Question

How would you calculate the maximum number of grams of $CaC{l_2}$ that could be produced from $74g$ of $Ca{(OH)_2}$ in the following reaction: $2HCl + Ca{(OH)_2} \to 2{H_2}O + CaC{l_2}$ ?

Answer 1

Calculate the number of moles from $74g$ of $Ca{(OH)_2}$ . Then, find the mole-to-mole ratio of $Ca{(OH)_2}:CaC{l_2}$ and thus find the number of moles of $CaC{l_2}$ produced in the reaction. Simply change the number of moles of $CaC{l_2}$ to grams by multiplying it with the molar mass of $CaC{l_2}$ .

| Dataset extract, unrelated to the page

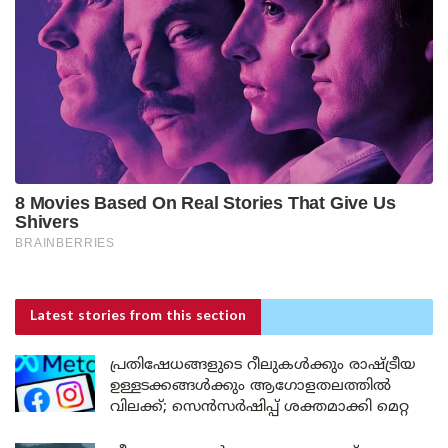
Latest stories
from this section
പ്രതിഷേധങ്ങളുടെ റീലുകൾക്കും രാഷ്ട്രീയ
ഉള്ളടക്കങ്ങൾക്കും ആഗോളതലത്തിൽ
വിലക്ക്; സെൻസർഷിപ്പ് ശക്തമാക്കി മെറ്റ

Complete step by step solution:
Since the chemical equation is already balanced, we will simply proceed to calculate the number of moles of $Ca{(OH)_2}$ .
Given mass of $Ca{(OH)_2} = 74g$
To find the molar mass of $Ca{(OH)_2}$ we will simply add the individual mass of each element present in the molecule.
Molar mass of $Ca{(OH)_2} =$ mass of $Ca +$ $2 \times$ mass of $(O + H)$
$= 40 + 2 \times (16 + 1)$
We multiplied the mass of $O$ and $H$ because in the molecule of $Ca{(OH)_2}$ there are two anions of $O{H^ - }$ .
$= 40 + 34 = 74g$
Number of moles $(n)$ of $Ca{(OH)_2} = \dfrac{{given{\text{ }}mass}}{{molar{\text{ }}mass}}$
$n = \dfrac{{74}}{{74}} = 1$ mol
Here, $n \to$ number of moles of $Ca{(OH)_2}$
Therefore, as per the given equation,
$2HCl + Ca{(OH)_2} \to 2{H_2}O + CaC{l_2}$
$1$ mol of $Ca{(OH)_2}$ produces $1$ mol of $CaC{l_2}$ when a sufficient amount of hydrochloric acid is added to $Ca{(OH)_2}$ . Hence, the mole-to-mole ratio of $Ca{(OH)_2}:CaC{l_2}$ is $1:1$ .
But, from above calculation we can see that, $74g$ of $Ca{(OH)_2}$ is equal to $1$ mol of $Ca{(OH)_2}$ , so, assuming sufficient amount of hydrochloric acid is present in the reaction, then $1$ mol of $CaC{l_2}$ will be,
$m = n \times Molar{\text{ }}mass = 1 \times (40 + 2 \times 35.5)$
Where, $m \to$ mass of $CaC{l_2}$ produced in the reaction
$n \to$ no of moles of $CaC{l_2}$ produced in the solution
$m = 40 + 71 = 111g$
Hence, the total number of grams of $CaC{l_2}$ that could be produced from $74g$ of $Ca{(OH)_2}$ will be $111g$.

Note:
Before calculating the number of moles of $Ca{(OH)_2}$ or $CaC{l_2}$ , check whether the chemical equation is balanced or not. Since, a balanced chemical equation will give you a perfect mole-to-mole ratio. Also, try to remember the atomic weights of elements are correct as incorrect atomic weights can result in incorrect no. of moles being calculated.